Figure 5: Future Generation on NFL. JointDiff produces more coherent and realistic multi-agent futures compared to MoFlow and U2Diff.




Figure 6: Future Generation on BundesLiga. JointDiff demonstrates superior scene-level consistency in soccer trajectory generation.




Figure 7: Future Generation on NBA. JointDiff generates plausible basketball plays with accurate agent interactions.
Controllable Generation
JointDiff enables semantic control over generated scenes via WPG and text-guidance. Conditioning on guidance signals improves both trajectory and event accuracy, with text-guidance providing finer control. Ablation studies confirm the advantage of joint modeling over trajectory-only variants.

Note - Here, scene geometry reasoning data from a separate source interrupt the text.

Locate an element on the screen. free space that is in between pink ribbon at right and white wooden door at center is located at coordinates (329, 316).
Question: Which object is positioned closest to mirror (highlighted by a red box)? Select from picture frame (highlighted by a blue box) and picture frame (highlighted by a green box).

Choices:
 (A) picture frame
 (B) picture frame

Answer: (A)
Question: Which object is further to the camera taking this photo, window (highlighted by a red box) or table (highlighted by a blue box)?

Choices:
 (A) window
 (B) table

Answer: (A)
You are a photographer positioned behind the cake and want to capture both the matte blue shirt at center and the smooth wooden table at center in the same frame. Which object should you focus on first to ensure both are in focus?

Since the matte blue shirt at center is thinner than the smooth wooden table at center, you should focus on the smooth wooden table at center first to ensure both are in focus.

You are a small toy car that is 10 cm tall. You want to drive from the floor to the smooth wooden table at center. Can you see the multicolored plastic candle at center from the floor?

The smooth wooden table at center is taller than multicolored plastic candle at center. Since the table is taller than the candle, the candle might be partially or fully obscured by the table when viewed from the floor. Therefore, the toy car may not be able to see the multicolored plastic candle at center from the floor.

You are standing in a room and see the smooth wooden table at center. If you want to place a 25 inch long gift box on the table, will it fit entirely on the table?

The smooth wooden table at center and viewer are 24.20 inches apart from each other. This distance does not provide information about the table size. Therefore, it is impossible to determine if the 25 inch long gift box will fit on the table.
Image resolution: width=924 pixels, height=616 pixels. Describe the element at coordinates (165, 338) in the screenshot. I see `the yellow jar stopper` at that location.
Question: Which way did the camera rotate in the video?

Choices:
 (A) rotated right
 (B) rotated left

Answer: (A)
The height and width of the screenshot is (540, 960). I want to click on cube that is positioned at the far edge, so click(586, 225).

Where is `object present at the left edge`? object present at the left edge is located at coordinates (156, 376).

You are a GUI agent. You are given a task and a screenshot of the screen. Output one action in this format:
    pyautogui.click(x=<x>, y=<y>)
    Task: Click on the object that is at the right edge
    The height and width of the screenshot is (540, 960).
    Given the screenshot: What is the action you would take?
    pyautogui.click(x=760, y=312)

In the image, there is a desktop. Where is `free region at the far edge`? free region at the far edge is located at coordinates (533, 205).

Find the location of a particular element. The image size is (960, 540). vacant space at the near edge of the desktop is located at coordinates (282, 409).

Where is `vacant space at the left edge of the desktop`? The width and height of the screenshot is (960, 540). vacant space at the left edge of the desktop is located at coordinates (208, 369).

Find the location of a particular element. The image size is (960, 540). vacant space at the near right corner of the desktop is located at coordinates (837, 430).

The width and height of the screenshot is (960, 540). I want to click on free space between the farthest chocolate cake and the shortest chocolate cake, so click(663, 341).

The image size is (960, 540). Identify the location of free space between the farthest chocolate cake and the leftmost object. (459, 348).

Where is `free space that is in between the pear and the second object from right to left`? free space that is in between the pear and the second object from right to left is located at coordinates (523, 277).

Figure 8: Controllable Generation with WPG. JointDiff accurately follows possessor sequences, outperforming non-joint variants.

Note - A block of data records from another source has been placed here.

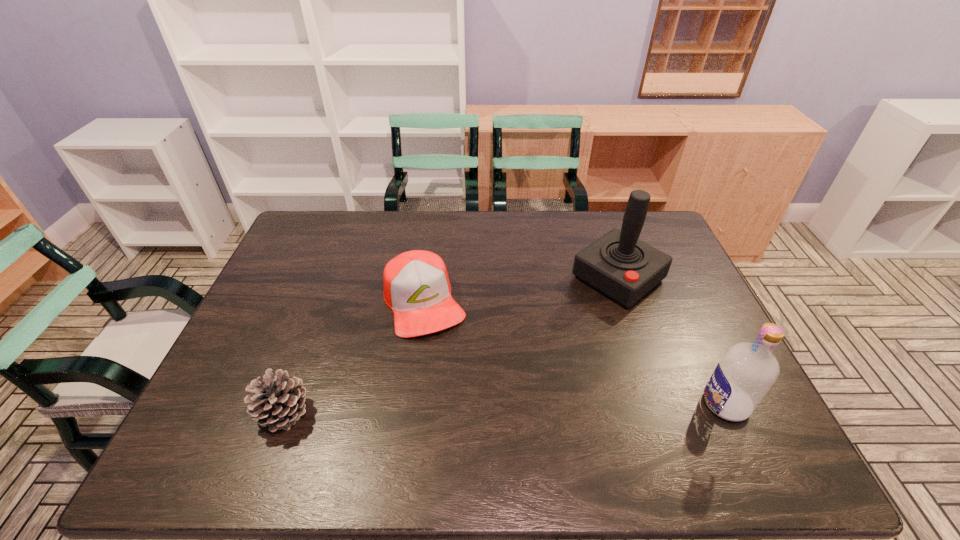 Image resolution: width=960 pixels, height=540 pixels. In order to click on vacant space located 0.060m on the front-facing side of the baseball cap in this screenshot , I will do `click(444, 354)`.

Locate an element on the screen. The height and width of the screenshot is (540, 960). free space located 0.280m on the base of the joystick is located at coordinates (524, 351).

At what (x,y) coordinates should I click in order to perform the action: click on vacant position located 0.290m on the base of the joystick. Please return your answer as a coordinate pair (x, y). This screenshot has width=960, height=540. Looking at the image, I should click on 521,353.

Identify the location of vacant space located 0.400m on the base of the joystick. This screenshot has width=960, height=540. pyautogui.click(x=492, y=376).

Locate an element on the screen. The width and height of the screenshot is (960, 540). object positioned at the far edge is located at coordinates (619, 265).

The height and width of the screenshot is (540, 960). I want to click on pinecone that is at the near edge, so click(x=279, y=401).

Identify the location of vodka at the near edge. This screenshot has height=540, width=960. (747, 371).

This screenshot has height=540, width=960. Find the location of `object at the left edge`. object at the left edge is located at coordinates (279, 401).

Find the location of a particular element. vodka present at the right edge is located at coordinates (747, 371).

Image resolution: width=960 pixels, height=540 pixels. I want to click on joystick present at the right edge, so click(x=619, y=265). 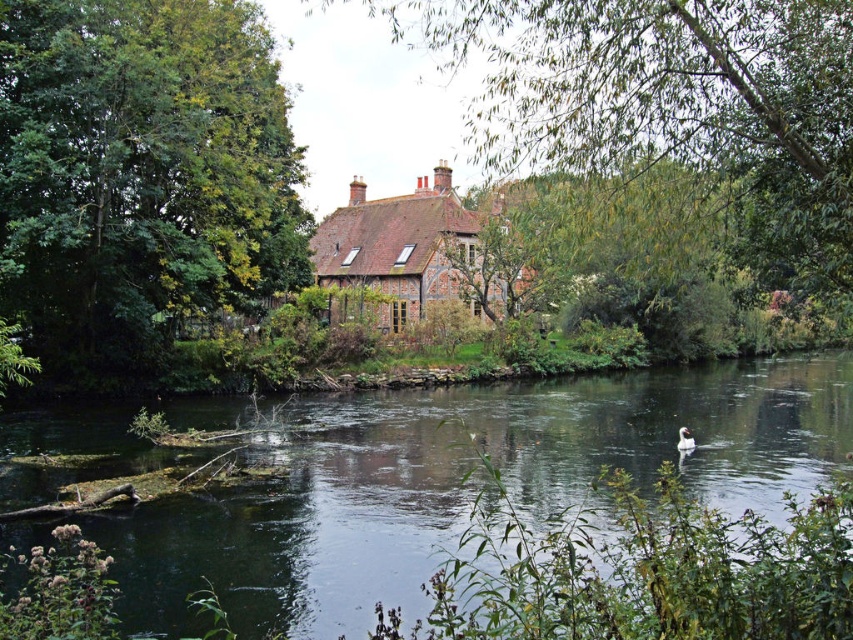 Does green leafy tree at left have a lesser height compared to brown brick cottage at center?

No.

Can you confirm if green leafy tree at left is positioned below brown brick cottage at center?

Yes.

The image size is (853, 640). What are the coordinates of `green leafy tree at left` in the screenshot? It's located at (140, 177).

This screenshot has width=853, height=640. What are the coordinates of `green leafy tree at left` in the screenshot? It's located at (140, 177).

Between green leafy tree at left and green leafy tree at center, which one is positioned lower?

green leafy tree at left

Between green leafy tree at left and green leafy tree at center, which one appears on the right side from the viewer's perspective?

Positioned to the right is green leafy tree at center.

Who is more distant from viewer, (x=71, y=323) or (x=547, y=106)?

Point (x=71, y=323)

Locate an element on the screen. This screenshot has height=640, width=853. green leafy tree at left is located at coordinates (140, 177).

Consider the image. Is greenish water at center taller than green leafy tree at left?

Incorrect, greenish water at center's height is not larger of green leafy tree at left's.

The width and height of the screenshot is (853, 640). I want to click on greenish water at center, so click(x=462, y=483).

Where is `greenish water at center`? Image resolution: width=853 pixels, height=640 pixels. greenish water at center is located at coordinates (462, 483).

Figure 9: Controllable Generation with Text. JointDiff generates scenes consistent with natural language prompts, demonstrating fine-grained control.
Human Evaluation and Interpretability
Pairwise human evaluation on NBA data shows that JointDiff is consistently preferred over baselines, indicating perceptual superiority. Attention entropy analysis reveals that joint modeling leads to more focused inter-agent attention, especially in early denoising steps.
Figure 10: Human Evaluation Interface used for perceptual quality assessment.
Figure 11: Winning Rate. JointDiff achieves higher win rates in human evaluation compared to baselines.
Figure 12: Entropy vs Denoising Step. JointDiff maintains lower attention entropy, indicating more specialized agent interactions.
Implementation Considerations
- Computational Requirements: The architecture leverages efficient sequence modeling (Temporal Mamba) and parallelizable attention mechanisms. Training is feasible on modern GPUs with batch sizes of 16 and hidden sizes of 256.
- Sampling Efficiency: Hybrid DDIM and multinomial sampling reduce inference time, with optimal discrete denoising steps empirically determined.
- Scalability: The model generalizes across sports domains and agent counts, with unified event extraction heuristics.
- Limitations: The current framework assumes dense event patterns and cannot directly handle sparse temporal point processes. Event annotation in NFL relies on heuristics due to missing actor labels.
Implications and Future Directions
JointDiff establishes a new paradigm for generative modeling in multi-agent systems, demonstrating that joint continuous-discrete diffusion is essential for realistic and controllable scene generation. The framework enables semantic control via both structured and unstructured guidance, paving the way for applications in sports analytics, simulation, and interactive video synthesis. Future work should address sparse event modeling, integration with high-dimensional generative models, and improved event annotation pipelines.
Conclusion
JointDiff presents a unified diffusion framework for multi-agent trajectory and event generation, achieving state-of-the-art results in both completion and controllable tasks. The joint modeling of continuous and discrete modalities is shown to be critical for scene-level coherence and controllability. The architecture and methodology are extensible to other domains where synchronous continuous and discrete processes interact, and the released benchmark and code will facilitate further research in this area.